This is a frequently asked question at our library and the answer to this is almost as diverse as our library users. We try to maintain a well balanced collection of fiction and nonfiction for all ages. This includes special formats for special readers such as large print and audio books for the visually impaired, board books for our youngest readers who literally enjoy chewing over a good book and graphic novels for young adult readers.
Major influences on our book selection include;
*Reader’s Requests: We always consider requests from our readers to add an item to our book collection. Generally we will add the item it we think it will also appeal to other library users. If we feel that a book is too specialized or esoteric to appeal to a general readership, we will generally try to borrow that title from another library to fill our reader’s request.
*Author’s Reputation: We automatically order titles, often multiples, for favorite authors. We don’t think twice about ordering the latest John Grisham, it’s just a matter of deciding how many copies we’ll need. We often order nonfiction from authors who are experts in their field and have the ability to translating their knowledge into prose that the lay person can understand.
*Hot Topics: Book publishers anticipate trends in reader demand. The recent election season is a prime example. The library couldn’t possibly afford to purchase every political title published in 2012. Our challenge was to have a representative sampling of books in our collection balancing opinions from left, right and center.
*Media: Bestseller lists always contain titles whose authors are currently receiving a lot of exposure on television & radio, in the print media and prominent social networking sites.

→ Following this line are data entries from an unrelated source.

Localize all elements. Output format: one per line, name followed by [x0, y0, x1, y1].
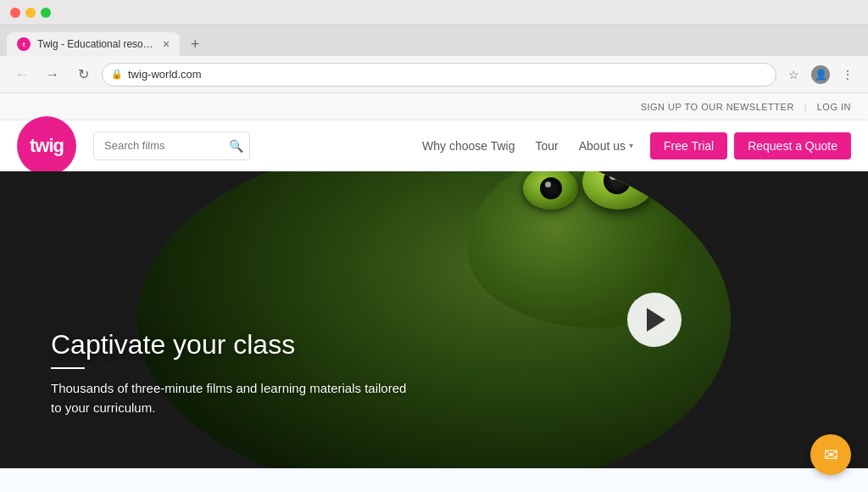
- url-text: twig-world.com: [128, 68, 202, 81]
- refresh-button[interactable]: ↻: [71, 63, 95, 87]
- message-fab[interactable]: ✉: [810, 434, 851, 475]
- website-content: SIGN UP TO OUR NEWSLETTER | LOG IN twig …: [0, 93, 868, 492]
- main-nav: twig 🔍 Why choose Twig Tour About us ▾ F…: [0, 120, 868, 171]
- tour-link[interactable]: Tour: [536, 139, 559, 153]
- hero-title: Captivate your class: [51, 329, 407, 361]
- utility-divider: |: [804, 102, 807, 112]
- browser-frame: t Twig - Educational resources × + ← → ↻…: [0, 0, 868, 492]
- browser-titlebar: [0, 0, 868, 25]
- profile-button[interactable]: 👤: [810, 64, 831, 85]
- request-quote-button[interactable]: Request a Quote: [734, 132, 851, 159]
- why-choose-link[interactable]: Why choose Twig: [422, 139, 515, 153]
- back-button[interactable]: ←: [10, 63, 34, 87]
- tab-title: Twig - Educational resources: [37, 38, 156, 50]
- newsletter-link[interactable]: SIGN UP TO OUR NEWSLETTER: [641, 102, 794, 112]
- maximize-button[interactable]: [41, 8, 51, 18]
- minimize-button[interactable]: [25, 8, 36, 18]
- security-icon: 🔒: [111, 69, 123, 80]
- address-bar[interactable]: 🔒 twig-world.com: [102, 63, 776, 87]
- browser-tabs: t Twig - Educational resources × +: [0, 25, 868, 56]
- about-link[interactable]: About us ▾: [579, 139, 633, 153]
- tab-favicon: t: [17, 37, 31, 51]
- browser-toolbar: ← → ↻ 🔒 twig-world.com ☆ 👤 ⋮: [0, 56, 868, 93]
- play-icon: [647, 308, 665, 332]
- free-trial-button[interactable]: Free Trial: [650, 132, 727, 159]
- about-dropdown-icon: ▾: [629, 141, 633, 150]
- toolbar-actions: ☆ 👤 ⋮: [783, 64, 858, 85]
- menu-button[interactable]: ⋮: [837, 64, 858, 85]
- tab-close-icon[interactable]: ×: [163, 37, 170, 51]
- close-button[interactable]: [10, 8, 20, 18]
- bottom-section: What are you teaching today?: [0, 468, 868, 492]
- utility-bar: SIGN UP TO OUR NEWSLETTER | LOG IN: [0, 93, 868, 120]
- message-icon: ✉: [824, 444, 838, 465]
- new-tab-button[interactable]: +: [183, 32, 207, 56]
- login-link[interactable]: LOG IN: [817, 102, 851, 112]
- logo-text: twig: [30, 135, 64, 157]
- hero-subtitle: Thousands of three-minute films and lear…: [51, 379, 407, 417]
- active-tab[interactable]: t Twig - Educational resources ×: [7, 32, 180, 56]
- forward-button[interactable]: →: [41, 63, 64, 87]
- traffic-lights: [10, 8, 51, 18]
- play-button[interactable]: [627, 293, 682, 347]
- hero-content: Captivate your class Thousands of three-…: [51, 329, 407, 417]
- search-container: 🔍: [93, 131, 250, 160]
- search-input[interactable]: [93, 131, 250, 160]
- hero-divider: [51, 367, 85, 369]
- hero-section: Captivate your class Thousands of three-…: [0, 171, 868, 468]
- search-icon[interactable]: 🔍: [229, 139, 243, 153]
- bookmark-button[interactable]: ☆: [783, 64, 804, 85]
- logo[interactable]: twig: [17, 116, 76, 176]
- nav-links: Why choose Twig Tour About us ▾: [422, 139, 633, 153]
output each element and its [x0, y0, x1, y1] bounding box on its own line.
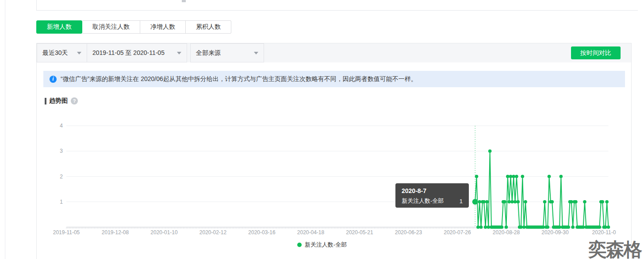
- svg-text:2019-11-05: 2019-11-05: [53, 229, 80, 236]
- svg-text:1: 1: [60, 199, 63, 205]
- svg-text:2020-01-10: 2020-01-10: [150, 229, 178, 236]
- watermark-text: 奕森格: [588, 237, 641, 259]
- tooltip-series-name: 新关注人数-全部: [402, 197, 444, 205]
- legend-series-dot: [297, 243, 302, 247]
- tooltip-value: 1: [460, 198, 463, 205]
- svg-text:2020-11-0: 2020-11-0: [592, 229, 616, 236]
- analytics-page: 新增人数 取消关注人数 净增人数 累积人数 最近30天 2019-11-05 至…: [0, 0, 644, 259]
- svg-text:2020-02-12: 2020-02-12: [199, 229, 227, 236]
- tooltip-date: 2020-8-7: [402, 187, 463, 194]
- chart-tooltip: 2020-8-7 新关注人数-全部 1: [395, 183, 469, 208]
- trend-chart[interactable]: 12342019-11-052019-12-082020-01-102020-0…: [0, 0, 644, 259]
- svg-text:2020-07-26: 2020-07-26: [444, 229, 471, 236]
- svg-text:2020-05-21: 2020-05-21: [346, 229, 373, 236]
- svg-text:2: 2: [60, 174, 63, 180]
- svg-text:2019-12-08: 2019-12-08: [102, 229, 129, 236]
- legend-series-label: 新关注人数-全部: [305, 241, 347, 249]
- svg-text:3: 3: [60, 148, 63, 154]
- chart-legend[interactable]: 新关注人数-全部: [0, 241, 644, 249]
- svg-text:2020-03-16: 2020-03-16: [248, 229, 276, 236]
- svg-text:4: 4: [60, 123, 63, 129]
- svg-text:2020-09-30: 2020-09-30: [541, 229, 569, 236]
- svg-text:2020-06-23: 2020-06-23: [395, 229, 422, 236]
- svg-text:2020-08-28: 2020-08-28: [493, 229, 520, 236]
- svg-text:2020-04-18: 2020-04-18: [297, 229, 325, 236]
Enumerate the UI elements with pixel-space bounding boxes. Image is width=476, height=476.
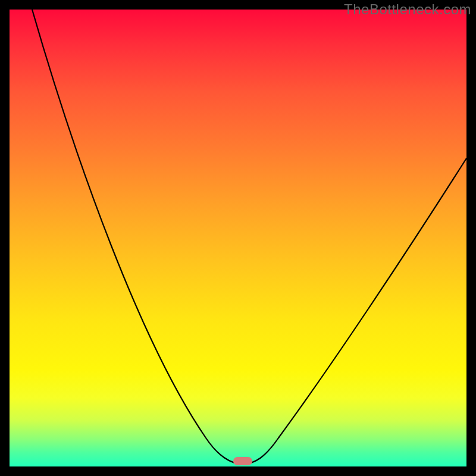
bottleneck-curve bbox=[10, 10, 466, 466]
plot-area bbox=[10, 10, 466, 466]
optimum-marker bbox=[233, 457, 252, 465]
watermark-text: TheBottleneck.com bbox=[344, 1, 471, 18]
chart-frame: TheBottleneck.com bbox=[0, 0, 476, 476]
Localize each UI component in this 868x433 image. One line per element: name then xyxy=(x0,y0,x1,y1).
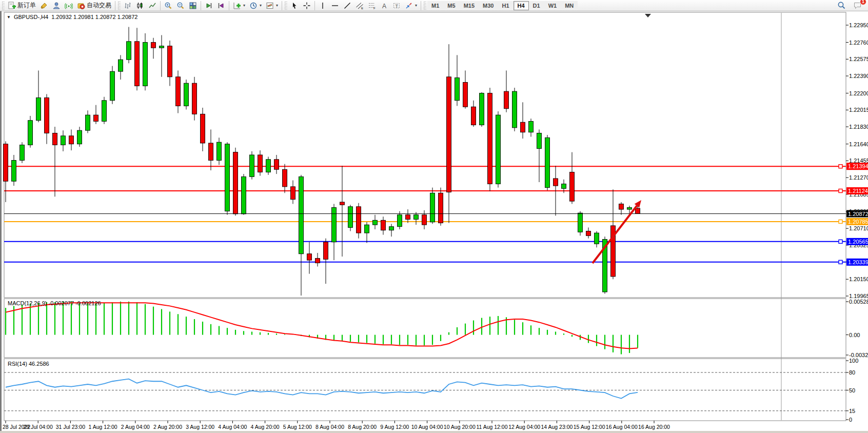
vertical-line-icon xyxy=(319,2,327,10)
trendline-icon xyxy=(343,2,351,10)
search-button[interactable] xyxy=(835,1,848,11)
chart-shift-button[interactable] xyxy=(215,1,227,11)
fibonacci-tool[interactable]: F xyxy=(366,1,378,11)
text-label-tool[interactable]: T xyxy=(390,1,403,11)
indicators-dropdown-caret[interactable]: ▾ xyxy=(243,3,245,8)
auto-scroll-icon xyxy=(205,2,213,10)
macd-indicator-label: MACD(12,26,9) -0.002077 -0.002126 xyxy=(8,300,101,306)
timeframe-mn[interactable]: MN xyxy=(561,1,578,10)
templates-button[interactable]: ▾ xyxy=(264,1,280,11)
svg-text:3 Aug 12:00: 3 Aug 12:00 xyxy=(186,424,214,430)
svg-text:1.22015: 1.22015 xyxy=(849,107,868,113)
cursor-button[interactable] xyxy=(288,1,301,11)
vertical-line-tool[interactable] xyxy=(317,1,329,11)
auto-trading-button[interactable]: 自动交易 xyxy=(75,1,113,11)
arrows-dropdown-caret[interactable]: ▾ xyxy=(415,3,417,8)
window-bottom-edge xyxy=(0,431,868,433)
new-order-label: 新订单 xyxy=(17,1,36,10)
search-icon xyxy=(837,1,846,10)
tile-windows-button[interactable] xyxy=(187,1,199,11)
svg-text:1.20565: 1.20565 xyxy=(848,239,868,245)
svg-text:1.20150: 1.20150 xyxy=(849,276,868,282)
svg-text:T: T xyxy=(396,3,399,8)
svg-text:1 Aug 12:00: 1 Aug 12:00 xyxy=(89,424,117,430)
svg-text:50: 50 xyxy=(849,387,855,393)
toolbar-grip[interactable] xyxy=(2,2,5,10)
crosshair-button[interactable] xyxy=(301,1,313,11)
chart-canvas[interactable]: 1.229501.227601.225751.223901.222001.220… xyxy=(2,11,868,431)
svg-text:9 Aug 12:00: 9 Aug 12:00 xyxy=(380,424,409,430)
svg-text:1.22760: 1.22760 xyxy=(849,40,868,46)
community-button[interactable] xyxy=(50,1,63,11)
svg-text:A: A xyxy=(382,2,386,9)
indicators-add-icon xyxy=(233,2,241,10)
timeframe-m30[interactable]: M30 xyxy=(479,1,498,10)
svg-text:1.22575: 1.22575 xyxy=(849,56,868,62)
arrows-icon xyxy=(405,2,413,10)
text-tool[interactable]: A xyxy=(378,1,390,11)
new-order-icon xyxy=(8,2,16,10)
svg-text:1.20710: 1.20710 xyxy=(849,225,868,231)
horizontal-line-tool[interactable] xyxy=(329,1,341,11)
timeframe-m15[interactable]: M15 xyxy=(460,1,479,10)
horizontal-line-icon xyxy=(331,2,339,10)
svg-text:4 Aug 20:00: 4 Aug 20:00 xyxy=(251,424,280,430)
auto-scroll-button[interactable] xyxy=(203,1,215,11)
svg-text:1.20785: 1.20785 xyxy=(848,219,868,225)
line-chart-button[interactable] xyxy=(146,1,159,11)
arrows-tool[interactable]: ▾ xyxy=(403,1,419,11)
svg-text:5 Aug 12:00: 5 Aug 12:00 xyxy=(283,424,312,430)
timeframe-w1[interactable]: W1 xyxy=(544,1,561,10)
chart-dropdown-arrow[interactable]: ▼ xyxy=(7,15,11,19)
rsi-name: RSI(14) xyxy=(8,361,27,367)
rsi-current-value: 46.2586 xyxy=(29,361,49,367)
auto-trading-label: 自动交易 xyxy=(87,1,111,10)
svg-text:8 Aug 04:00: 8 Aug 04:00 xyxy=(315,424,344,430)
cursor-icon xyxy=(290,2,299,10)
timeframe-d1[interactable]: D1 xyxy=(529,1,544,10)
svg-text:1.21394: 1.21394 xyxy=(848,163,868,169)
signals-button[interactable] xyxy=(63,1,75,11)
svg-text:1.21640: 1.21640 xyxy=(849,141,868,147)
svg-text:1.21830: 1.21830 xyxy=(849,124,868,130)
svg-text:15 Aug 12:00: 15 Aug 12:00 xyxy=(574,424,605,430)
svg-text:0.005286: 0.005286 xyxy=(849,299,868,305)
timeframe-m5[interactable]: M5 xyxy=(443,1,459,10)
chart-title: ▼ GBPUSD-,H4 1.20932 1.20981 1.20872 1.2… xyxy=(7,14,137,20)
zoom-in-button[interactable] xyxy=(162,1,174,11)
svg-text:16 Aug 20:00: 16 Aug 20:00 xyxy=(638,424,670,430)
template-icon xyxy=(266,2,274,10)
styler-button[interactable] xyxy=(38,1,50,11)
bar-chart-button[interactable] xyxy=(122,1,134,11)
svg-text:8 Aug 20:00: 8 Aug 20:00 xyxy=(348,424,377,430)
tile-windows-icon xyxy=(189,2,197,10)
svg-text:14 Aug 23:00: 14 Aug 23:00 xyxy=(541,424,573,430)
svg-text:0: 0 xyxy=(849,417,852,423)
trendline-tool[interactable] xyxy=(341,1,353,11)
svg-text:12 Aug 04:00: 12 Aug 04:00 xyxy=(508,424,540,430)
timeframe-m1[interactable]: M1 xyxy=(427,1,443,10)
person-icon xyxy=(52,2,61,10)
auto-trading-icon xyxy=(77,2,85,10)
zoom-in-icon xyxy=(164,2,172,10)
equidistant-channel-tool[interactable]: E xyxy=(353,1,366,11)
svg-text:29 Jul 04:00: 29 Jul 04:00 xyxy=(24,424,53,430)
candlestick-chart-icon xyxy=(136,2,144,10)
periods-button[interactable]: ▾ xyxy=(247,1,264,11)
chat-button[interactable]: 1 xyxy=(851,1,864,11)
svg-text:11 Aug 12:00: 11 Aug 12:00 xyxy=(476,424,507,430)
indicators-button[interactable]: ▾ xyxy=(231,1,247,11)
svg-text:1.20339: 1.20339 xyxy=(848,259,868,265)
timeframe-h1[interactable]: H1 xyxy=(498,1,513,10)
svg-text:31 Jul 23:00: 31 Jul 23:00 xyxy=(56,424,85,430)
new-order-button[interactable]: 新订单 xyxy=(6,1,38,11)
svg-text:15: 15 xyxy=(849,408,855,414)
timeframe-h4[interactable]: H4 xyxy=(514,1,529,10)
channel-icon: E xyxy=(356,2,364,10)
candlestick-chart-button[interactable] xyxy=(134,1,146,11)
zoom-out-button[interactable] xyxy=(174,1,187,11)
chart-shift-icon xyxy=(217,2,225,10)
templates-dropdown-caret[interactable]: ▾ xyxy=(276,3,278,8)
periods-dropdown-caret[interactable]: ▾ xyxy=(260,3,262,8)
svg-text:1.21124: 1.21124 xyxy=(848,188,868,194)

If a book is recommended by Oprah or reviewed in People Magazine the author can expect some hefty checks from the publisher. It certainly helps your sales if you are a celebrity. Sadly, not all titles live up to their hype.
Standard Review Sources: The general public isn’t familiar with such titles as Library Journal, Booklist, or Kirkus Reviews but librarians rely on their opinions on upcoming books when making purchasing decisions
Personal Choices: Sometimes I buy a book for the library because I want to read it and share it with other library users.